Emerging Cooking Solutions Partnered with CCA to Analyze Pellet Production
Emerging Cooking Solutions (ECS) is a biomass pellet manufacturer and distributor, and distributor of cookstoves and solar home systems. Headquartered in Sweden, ECS has established operations in Zambia, Mozambique, and Malawi. ECS has been manufacturing pellets since 2013 and sold just over 1,000 tons of pellets in 2021.
The pellet sector has potential to contribute towards clean energy access for all by 2030 and beyond. Pellets made from forestry waste or agro-waste is a fuel. Combined with the most efficient stoves, pellets can burn almost as cleanly as LPG whilst remaining affordable to low-income households. Based on company information, customers are able to spend 50% less on pellets than they do with charcoal over a year.
However, the cost of pellet production is not well understood. This is true especially for the clean cooking sector where the scale of production is micro- or small-scale compared to industrial manufacturing in US and Europe. Pellet-based clean cooking companies have often considered questions around the cost of local production versus that of importation, cost of alternate raw materials, and other factors. Unit economics around pellet production gained more relevance after the shutdown of Inyenyeri in 2020 and the emergence of new pellet-based companies.
With this context, ECS aimed to have a better understanding of its unit costs in order to develop and maintain ongoing operational insights in its pellet manufacturing and distribution business, and to address gaps in cost efficiencies.
For this purpose, CCA supported ECS with a grant to implement cost management systems and analyze various costs related to the pellet business. Under this project, ECS carried out the following activities:
- Streamline and analyze financial accounts in fuel manufacturing, distribution, and sales;
- Develop an elaborate chart of accounts to comprehensively capture the costs and value associated with the fuel supply business;
- Update the accounting systems with a reliable technology platform that will enable us to capture the costs and value associated with the fuel division;
- Integrate accounting systems and data analytics tool (PowerBI) for management reporting and decision making on fuel business.
Implementing cost management systems has enabled ECS to generate actionable insights for pellet operations.
Pellet production requires high fixed costs that only make economic sense when there is a high and consistent demand for pellets. This presents a struggle for companies starting up and during times of uncertainty like the pandemic. The other key impact on pellet unit cost is raw materials. The consistency and quality of the raw material is one necessity to ensure quality pellets and seasonality impacting the moisture of raw materials and need for additional and costly production steps with a mechanical dryer. ECS can ensure consistency in their raw materials through relationships established with local sawmills and pine plantations giving them access to offcuts, sawdust, and branches.

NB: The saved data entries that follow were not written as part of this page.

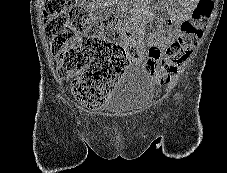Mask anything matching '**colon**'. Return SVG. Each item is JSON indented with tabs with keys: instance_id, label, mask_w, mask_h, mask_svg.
Returning a JSON list of instances; mask_svg holds the SVG:
<instances>
[{
	"instance_id": "colon-1",
	"label": "colon",
	"mask_w": 227,
	"mask_h": 173,
	"mask_svg": "<svg viewBox=\"0 0 227 173\" xmlns=\"http://www.w3.org/2000/svg\"><path fill=\"white\" fill-rule=\"evenodd\" d=\"M77 0H42L43 18L57 72L70 80L72 93L82 104L98 106L116 81L130 54L106 39L111 20H96ZM214 0H199L192 19L180 26L179 37L166 49L151 47L145 67L161 84H167L178 66L192 53L207 28Z\"/></svg>"
}]
</instances>
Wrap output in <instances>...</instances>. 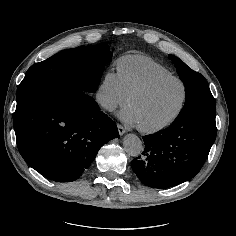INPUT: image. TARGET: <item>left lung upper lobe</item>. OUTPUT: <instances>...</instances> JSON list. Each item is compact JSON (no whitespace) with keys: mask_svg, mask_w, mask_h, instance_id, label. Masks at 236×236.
<instances>
[{"mask_svg":"<svg viewBox=\"0 0 236 236\" xmlns=\"http://www.w3.org/2000/svg\"><path fill=\"white\" fill-rule=\"evenodd\" d=\"M185 86V104L178 116L191 112L215 114V100L205 78L191 70L179 58L169 55Z\"/></svg>","mask_w":236,"mask_h":236,"instance_id":"1","label":"left lung upper lobe"}]
</instances>
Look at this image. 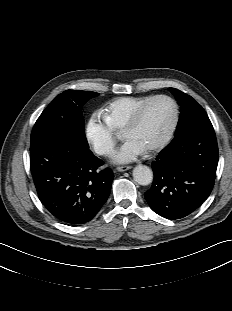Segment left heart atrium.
Masks as SVG:
<instances>
[{
    "label": "left heart atrium",
    "mask_w": 232,
    "mask_h": 311,
    "mask_svg": "<svg viewBox=\"0 0 232 311\" xmlns=\"http://www.w3.org/2000/svg\"><path fill=\"white\" fill-rule=\"evenodd\" d=\"M145 148L135 140H127L126 143L118 150L114 156V161L127 163L134 161L138 156L143 154Z\"/></svg>",
    "instance_id": "1"
}]
</instances>
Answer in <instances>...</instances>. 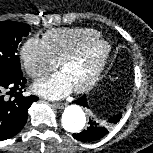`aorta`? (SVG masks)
Segmentation results:
<instances>
[{"label": "aorta", "mask_w": 153, "mask_h": 153, "mask_svg": "<svg viewBox=\"0 0 153 153\" xmlns=\"http://www.w3.org/2000/svg\"><path fill=\"white\" fill-rule=\"evenodd\" d=\"M61 123L67 132L78 133L86 124L85 112L78 105H69L63 111Z\"/></svg>", "instance_id": "762f6f07"}]
</instances>
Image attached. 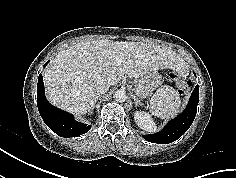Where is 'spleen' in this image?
Wrapping results in <instances>:
<instances>
[{
  "mask_svg": "<svg viewBox=\"0 0 236 178\" xmlns=\"http://www.w3.org/2000/svg\"><path fill=\"white\" fill-rule=\"evenodd\" d=\"M180 107L181 100L177 91L169 85H163L151 98L149 110L161 119H169L179 113Z\"/></svg>",
  "mask_w": 236,
  "mask_h": 178,
  "instance_id": "obj_1",
  "label": "spleen"
}]
</instances>
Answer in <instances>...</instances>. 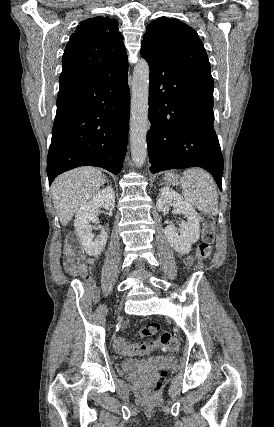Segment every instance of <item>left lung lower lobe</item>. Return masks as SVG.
Masks as SVG:
<instances>
[{
    "label": "left lung lower lobe",
    "instance_id": "obj_1",
    "mask_svg": "<svg viewBox=\"0 0 274 427\" xmlns=\"http://www.w3.org/2000/svg\"><path fill=\"white\" fill-rule=\"evenodd\" d=\"M150 67L147 133L150 171L201 167L222 191L223 156L213 128V85L141 47Z\"/></svg>",
    "mask_w": 274,
    "mask_h": 427
}]
</instances>
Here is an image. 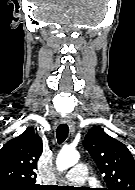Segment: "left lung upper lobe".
Returning a JSON list of instances; mask_svg holds the SVG:
<instances>
[{
    "label": "left lung upper lobe",
    "instance_id": "5c2ea615",
    "mask_svg": "<svg viewBox=\"0 0 135 190\" xmlns=\"http://www.w3.org/2000/svg\"><path fill=\"white\" fill-rule=\"evenodd\" d=\"M84 148L104 174V190H135V160L129 149L99 126L89 130Z\"/></svg>",
    "mask_w": 135,
    "mask_h": 190
}]
</instances>
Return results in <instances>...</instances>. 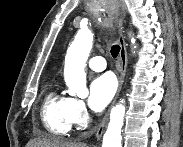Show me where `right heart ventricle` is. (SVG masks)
Listing matches in <instances>:
<instances>
[{
    "label": "right heart ventricle",
    "instance_id": "right-heart-ventricle-1",
    "mask_svg": "<svg viewBox=\"0 0 183 147\" xmlns=\"http://www.w3.org/2000/svg\"><path fill=\"white\" fill-rule=\"evenodd\" d=\"M71 106V97L55 90L50 91L44 98L41 108V117L45 129L56 136L68 135L73 126Z\"/></svg>",
    "mask_w": 183,
    "mask_h": 147
}]
</instances>
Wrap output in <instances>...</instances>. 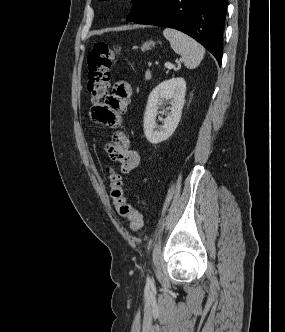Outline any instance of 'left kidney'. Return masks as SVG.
I'll list each match as a JSON object with an SVG mask.
<instances>
[{
    "instance_id": "5707ae66",
    "label": "left kidney",
    "mask_w": 285,
    "mask_h": 332,
    "mask_svg": "<svg viewBox=\"0 0 285 332\" xmlns=\"http://www.w3.org/2000/svg\"><path fill=\"white\" fill-rule=\"evenodd\" d=\"M186 82L182 77L161 82L149 95L144 114V133L152 144L167 140L179 124L185 102ZM163 100L171 101V112L164 119L163 126L157 127L155 119L158 106Z\"/></svg>"
}]
</instances>
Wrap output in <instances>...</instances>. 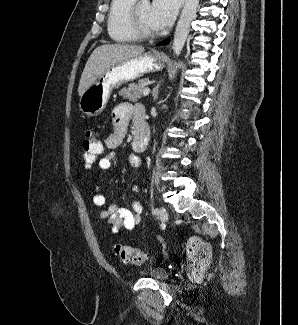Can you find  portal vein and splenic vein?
<instances>
[{"mask_svg": "<svg viewBox=\"0 0 298 325\" xmlns=\"http://www.w3.org/2000/svg\"><path fill=\"white\" fill-rule=\"evenodd\" d=\"M149 92H151V88L146 86V88H143L142 96H148Z\"/></svg>", "mask_w": 298, "mask_h": 325, "instance_id": "portal-vein-and-splenic-vein-1", "label": "portal vein and splenic vein"}]
</instances>
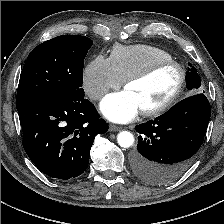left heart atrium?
<instances>
[{
  "label": "left heart atrium",
  "instance_id": "39dd6f15",
  "mask_svg": "<svg viewBox=\"0 0 224 224\" xmlns=\"http://www.w3.org/2000/svg\"><path fill=\"white\" fill-rule=\"evenodd\" d=\"M102 114L112 122L132 121L141 111L136 98L127 90L106 96L101 104Z\"/></svg>",
  "mask_w": 224,
  "mask_h": 224
}]
</instances>
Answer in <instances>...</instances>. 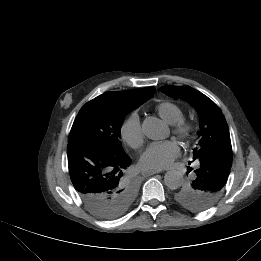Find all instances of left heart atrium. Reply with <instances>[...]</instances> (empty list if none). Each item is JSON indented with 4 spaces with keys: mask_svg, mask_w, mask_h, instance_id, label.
<instances>
[{
    "mask_svg": "<svg viewBox=\"0 0 261 261\" xmlns=\"http://www.w3.org/2000/svg\"><path fill=\"white\" fill-rule=\"evenodd\" d=\"M180 155V146L174 140L154 142L142 152L139 163L145 170H161L169 167Z\"/></svg>",
    "mask_w": 261,
    "mask_h": 261,
    "instance_id": "obj_1",
    "label": "left heart atrium"
}]
</instances>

An additional opportunity reviewed as part of this project was to scale through import of pellets through the established mass production in other markets, including Asia. Importing pellets enables smaller quantities when a smaller company cannot create the demand to ensure pellet manufacturing makes economic sense. In the case of ECS, a key limitation for importing pellets is the location of their operations in Zambia. As a landlocked country, the additional costs once pellets are landed prevents saving potential for ECS at their stage of growth as a company.
This project focused on the pellet production side of a clean cooking business, which is one part of the challenge of building a sustainable business enabling access to clean cooking opportunities. These insights and opportunities feed into ECS’ overall business and plans as they focus on growth as a utility model across their three markets. As ECS looks to scale, the challenge would be in continuing to ensure raw material and review the opportunity for pellet manufacturing versus importing to each market that they enter.
“At this nascent stage of the advanced biomass cooking sector, there are still many levels that have to be addressed by the distribution companies. Our model is deeply vertically integrated. Building a profitable, scalable, and replicable energy service subscription business requires precise understanding of unit-economics, on all levels. This starts with understanding input costs for pellet production (fixed and variable) and how to optimize these, followed by pricing, distribution, and after-sales service costs. Building on our own data, this project has given us invaluable insight into the actual unit economics of making pellets and has helped inform us in further refining our model. The cost management systems have enabled regular tracking of costs and already started to pay off in terms of greater efficiencies and savings.”